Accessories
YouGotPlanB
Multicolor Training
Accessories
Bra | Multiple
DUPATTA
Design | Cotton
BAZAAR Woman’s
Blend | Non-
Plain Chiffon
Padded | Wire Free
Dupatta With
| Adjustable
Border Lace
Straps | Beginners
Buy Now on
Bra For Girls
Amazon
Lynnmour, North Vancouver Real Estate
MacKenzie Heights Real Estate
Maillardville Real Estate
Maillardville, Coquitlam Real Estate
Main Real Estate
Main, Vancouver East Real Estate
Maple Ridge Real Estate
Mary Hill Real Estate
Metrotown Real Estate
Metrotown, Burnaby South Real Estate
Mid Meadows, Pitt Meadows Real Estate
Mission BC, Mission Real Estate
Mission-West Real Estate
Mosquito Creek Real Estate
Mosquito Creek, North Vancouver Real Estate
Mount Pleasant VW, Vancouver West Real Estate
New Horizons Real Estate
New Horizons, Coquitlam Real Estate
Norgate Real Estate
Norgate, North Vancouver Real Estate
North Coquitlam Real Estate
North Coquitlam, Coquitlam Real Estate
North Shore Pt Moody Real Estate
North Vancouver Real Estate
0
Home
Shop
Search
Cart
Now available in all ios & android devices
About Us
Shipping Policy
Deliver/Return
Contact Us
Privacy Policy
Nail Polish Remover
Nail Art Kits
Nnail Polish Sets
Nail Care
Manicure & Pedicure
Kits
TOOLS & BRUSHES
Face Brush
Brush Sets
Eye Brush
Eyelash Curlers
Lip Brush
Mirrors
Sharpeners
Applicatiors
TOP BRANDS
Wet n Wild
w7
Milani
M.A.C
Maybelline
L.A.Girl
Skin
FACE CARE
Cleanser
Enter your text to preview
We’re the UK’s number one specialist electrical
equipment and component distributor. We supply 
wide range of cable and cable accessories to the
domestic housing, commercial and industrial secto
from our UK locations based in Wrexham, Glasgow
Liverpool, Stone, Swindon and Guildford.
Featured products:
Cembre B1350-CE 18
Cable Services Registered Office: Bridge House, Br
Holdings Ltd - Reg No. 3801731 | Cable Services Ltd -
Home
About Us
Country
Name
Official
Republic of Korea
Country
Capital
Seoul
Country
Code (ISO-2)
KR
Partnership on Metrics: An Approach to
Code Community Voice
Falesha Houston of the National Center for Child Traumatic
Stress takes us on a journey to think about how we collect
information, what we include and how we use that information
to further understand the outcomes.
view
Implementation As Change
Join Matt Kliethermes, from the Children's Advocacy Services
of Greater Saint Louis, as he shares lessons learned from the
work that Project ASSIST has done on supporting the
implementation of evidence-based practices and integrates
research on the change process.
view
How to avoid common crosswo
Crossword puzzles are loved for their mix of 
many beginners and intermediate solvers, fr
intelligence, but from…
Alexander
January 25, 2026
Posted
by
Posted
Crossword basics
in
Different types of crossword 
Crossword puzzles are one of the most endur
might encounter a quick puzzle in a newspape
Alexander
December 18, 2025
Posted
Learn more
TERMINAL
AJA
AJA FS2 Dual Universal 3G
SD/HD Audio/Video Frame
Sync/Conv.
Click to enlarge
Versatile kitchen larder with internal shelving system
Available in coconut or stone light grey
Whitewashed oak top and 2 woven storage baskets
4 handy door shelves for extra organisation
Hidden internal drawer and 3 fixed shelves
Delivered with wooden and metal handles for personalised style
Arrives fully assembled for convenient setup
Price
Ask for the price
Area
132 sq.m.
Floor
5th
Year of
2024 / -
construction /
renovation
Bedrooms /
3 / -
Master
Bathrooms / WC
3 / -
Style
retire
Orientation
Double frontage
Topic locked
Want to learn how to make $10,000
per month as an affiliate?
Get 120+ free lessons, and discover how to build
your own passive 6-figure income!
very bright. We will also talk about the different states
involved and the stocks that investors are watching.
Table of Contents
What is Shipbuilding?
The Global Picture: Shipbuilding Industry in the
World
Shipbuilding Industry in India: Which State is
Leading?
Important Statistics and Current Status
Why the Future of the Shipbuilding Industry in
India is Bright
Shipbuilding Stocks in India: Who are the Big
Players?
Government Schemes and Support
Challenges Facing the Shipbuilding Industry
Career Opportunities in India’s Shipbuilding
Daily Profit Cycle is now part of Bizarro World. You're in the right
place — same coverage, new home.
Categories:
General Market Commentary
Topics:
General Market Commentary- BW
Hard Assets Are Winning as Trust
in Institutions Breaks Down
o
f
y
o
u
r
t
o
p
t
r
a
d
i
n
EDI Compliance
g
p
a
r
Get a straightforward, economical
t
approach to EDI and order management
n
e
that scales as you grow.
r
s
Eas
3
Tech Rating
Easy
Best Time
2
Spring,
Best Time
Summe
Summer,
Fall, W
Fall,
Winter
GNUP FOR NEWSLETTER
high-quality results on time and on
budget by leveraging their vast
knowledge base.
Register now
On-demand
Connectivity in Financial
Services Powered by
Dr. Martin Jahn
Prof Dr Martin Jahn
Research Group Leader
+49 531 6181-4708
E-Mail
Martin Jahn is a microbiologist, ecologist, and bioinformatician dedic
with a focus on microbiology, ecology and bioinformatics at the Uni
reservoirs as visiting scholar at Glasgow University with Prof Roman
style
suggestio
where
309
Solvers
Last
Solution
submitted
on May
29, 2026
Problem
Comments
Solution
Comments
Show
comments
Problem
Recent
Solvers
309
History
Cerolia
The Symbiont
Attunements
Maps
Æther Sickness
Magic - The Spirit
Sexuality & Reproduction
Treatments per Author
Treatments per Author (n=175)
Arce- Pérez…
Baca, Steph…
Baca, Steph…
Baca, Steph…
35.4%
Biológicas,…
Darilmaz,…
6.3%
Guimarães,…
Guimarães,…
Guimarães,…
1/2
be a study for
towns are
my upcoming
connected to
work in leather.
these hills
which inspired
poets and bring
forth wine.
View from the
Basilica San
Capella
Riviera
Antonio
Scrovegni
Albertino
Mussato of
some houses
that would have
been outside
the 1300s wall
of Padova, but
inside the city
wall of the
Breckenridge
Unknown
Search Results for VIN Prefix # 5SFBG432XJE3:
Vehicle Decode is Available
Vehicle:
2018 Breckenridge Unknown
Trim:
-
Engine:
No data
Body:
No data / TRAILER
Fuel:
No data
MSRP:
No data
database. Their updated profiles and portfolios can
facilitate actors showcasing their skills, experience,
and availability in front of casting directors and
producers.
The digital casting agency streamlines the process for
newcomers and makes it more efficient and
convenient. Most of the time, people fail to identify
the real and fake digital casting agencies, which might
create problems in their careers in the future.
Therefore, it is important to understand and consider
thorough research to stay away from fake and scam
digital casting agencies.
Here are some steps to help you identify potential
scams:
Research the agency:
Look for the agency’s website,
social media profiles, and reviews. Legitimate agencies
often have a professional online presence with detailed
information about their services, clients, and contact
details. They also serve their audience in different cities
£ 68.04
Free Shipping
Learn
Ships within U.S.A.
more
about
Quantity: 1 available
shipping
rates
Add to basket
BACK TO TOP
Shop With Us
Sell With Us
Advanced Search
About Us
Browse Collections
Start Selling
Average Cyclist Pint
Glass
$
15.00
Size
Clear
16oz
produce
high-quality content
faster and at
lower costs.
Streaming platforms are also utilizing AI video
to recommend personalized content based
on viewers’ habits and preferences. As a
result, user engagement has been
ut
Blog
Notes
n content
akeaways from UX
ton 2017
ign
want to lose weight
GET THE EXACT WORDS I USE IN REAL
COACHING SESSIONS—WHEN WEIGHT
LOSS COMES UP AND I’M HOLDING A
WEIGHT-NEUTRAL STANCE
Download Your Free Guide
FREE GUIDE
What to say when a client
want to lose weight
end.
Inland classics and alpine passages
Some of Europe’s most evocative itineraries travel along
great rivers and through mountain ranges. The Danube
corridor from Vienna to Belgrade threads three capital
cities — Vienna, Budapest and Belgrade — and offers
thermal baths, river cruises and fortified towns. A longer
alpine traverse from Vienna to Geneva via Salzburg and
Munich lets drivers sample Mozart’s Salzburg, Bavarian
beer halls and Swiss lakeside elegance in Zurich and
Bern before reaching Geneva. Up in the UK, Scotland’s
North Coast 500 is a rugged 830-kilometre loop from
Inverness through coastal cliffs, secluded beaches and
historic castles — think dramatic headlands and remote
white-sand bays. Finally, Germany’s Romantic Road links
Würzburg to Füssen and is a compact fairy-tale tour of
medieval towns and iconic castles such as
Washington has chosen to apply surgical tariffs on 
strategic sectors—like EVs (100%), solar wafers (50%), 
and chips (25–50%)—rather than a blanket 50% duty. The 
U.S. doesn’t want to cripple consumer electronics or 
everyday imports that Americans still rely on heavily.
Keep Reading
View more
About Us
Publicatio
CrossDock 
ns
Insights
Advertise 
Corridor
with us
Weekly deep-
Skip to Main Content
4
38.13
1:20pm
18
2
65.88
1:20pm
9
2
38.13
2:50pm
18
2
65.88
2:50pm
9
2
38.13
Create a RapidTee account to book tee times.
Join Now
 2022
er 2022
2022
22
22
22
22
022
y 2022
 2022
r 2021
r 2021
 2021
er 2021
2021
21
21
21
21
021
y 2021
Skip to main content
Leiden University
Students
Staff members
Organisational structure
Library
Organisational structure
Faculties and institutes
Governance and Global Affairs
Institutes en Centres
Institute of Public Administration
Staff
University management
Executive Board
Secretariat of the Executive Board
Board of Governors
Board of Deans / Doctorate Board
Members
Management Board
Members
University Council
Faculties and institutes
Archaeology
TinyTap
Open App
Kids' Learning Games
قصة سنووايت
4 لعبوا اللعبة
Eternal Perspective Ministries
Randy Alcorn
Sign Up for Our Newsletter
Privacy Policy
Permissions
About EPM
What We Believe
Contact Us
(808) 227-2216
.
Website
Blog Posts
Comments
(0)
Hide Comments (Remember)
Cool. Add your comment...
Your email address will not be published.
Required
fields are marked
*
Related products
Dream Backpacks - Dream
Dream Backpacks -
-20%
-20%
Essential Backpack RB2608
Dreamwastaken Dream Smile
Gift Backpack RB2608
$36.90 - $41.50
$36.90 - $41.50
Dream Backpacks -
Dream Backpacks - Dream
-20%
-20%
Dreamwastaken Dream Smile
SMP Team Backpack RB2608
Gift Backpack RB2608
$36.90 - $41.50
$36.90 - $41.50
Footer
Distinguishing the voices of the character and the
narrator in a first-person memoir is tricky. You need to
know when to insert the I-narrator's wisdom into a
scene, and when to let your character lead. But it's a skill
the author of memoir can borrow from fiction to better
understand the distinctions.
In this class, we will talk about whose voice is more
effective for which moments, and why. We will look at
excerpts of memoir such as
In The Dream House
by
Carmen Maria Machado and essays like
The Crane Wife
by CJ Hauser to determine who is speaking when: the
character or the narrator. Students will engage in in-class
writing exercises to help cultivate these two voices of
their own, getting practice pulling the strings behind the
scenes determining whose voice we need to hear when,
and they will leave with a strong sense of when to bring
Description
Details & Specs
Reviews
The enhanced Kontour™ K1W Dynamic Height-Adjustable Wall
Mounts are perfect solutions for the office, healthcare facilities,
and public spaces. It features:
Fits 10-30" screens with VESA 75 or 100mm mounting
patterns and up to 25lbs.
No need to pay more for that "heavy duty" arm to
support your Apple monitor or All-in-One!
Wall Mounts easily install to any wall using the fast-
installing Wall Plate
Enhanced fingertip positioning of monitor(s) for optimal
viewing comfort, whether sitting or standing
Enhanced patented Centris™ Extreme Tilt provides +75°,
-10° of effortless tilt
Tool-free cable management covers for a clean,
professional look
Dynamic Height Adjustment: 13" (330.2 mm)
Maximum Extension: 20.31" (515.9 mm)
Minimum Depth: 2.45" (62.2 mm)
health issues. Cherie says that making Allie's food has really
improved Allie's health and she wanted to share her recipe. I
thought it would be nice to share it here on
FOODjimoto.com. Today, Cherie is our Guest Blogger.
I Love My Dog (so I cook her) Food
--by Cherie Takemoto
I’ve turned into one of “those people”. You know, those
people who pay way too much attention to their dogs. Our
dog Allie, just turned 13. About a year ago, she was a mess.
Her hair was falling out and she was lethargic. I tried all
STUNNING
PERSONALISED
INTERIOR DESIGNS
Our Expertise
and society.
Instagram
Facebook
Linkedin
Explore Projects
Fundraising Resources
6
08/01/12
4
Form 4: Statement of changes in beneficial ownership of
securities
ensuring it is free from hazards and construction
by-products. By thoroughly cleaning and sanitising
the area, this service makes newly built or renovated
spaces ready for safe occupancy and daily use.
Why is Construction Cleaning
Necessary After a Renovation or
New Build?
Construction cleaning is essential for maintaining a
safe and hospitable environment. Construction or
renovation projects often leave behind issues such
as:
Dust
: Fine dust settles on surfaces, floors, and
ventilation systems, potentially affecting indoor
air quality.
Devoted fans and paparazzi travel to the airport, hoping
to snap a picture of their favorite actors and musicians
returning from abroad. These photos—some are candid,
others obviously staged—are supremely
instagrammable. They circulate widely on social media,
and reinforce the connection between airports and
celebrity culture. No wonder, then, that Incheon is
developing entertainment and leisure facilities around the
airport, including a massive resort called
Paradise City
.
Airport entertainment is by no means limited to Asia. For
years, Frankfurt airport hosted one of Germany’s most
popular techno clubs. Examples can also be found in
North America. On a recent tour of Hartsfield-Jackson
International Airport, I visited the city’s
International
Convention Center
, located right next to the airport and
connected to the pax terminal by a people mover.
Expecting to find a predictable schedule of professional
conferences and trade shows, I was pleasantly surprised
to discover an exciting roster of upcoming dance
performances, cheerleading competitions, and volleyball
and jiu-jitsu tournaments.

■ WORK TO BE COMPLETED: Which lines of the listing contain the word "help"? Copy each of them.

■ REPLY TO THE TASK:
Here are some steps to help you identify potential
writing exercises to help cultivate these two voices of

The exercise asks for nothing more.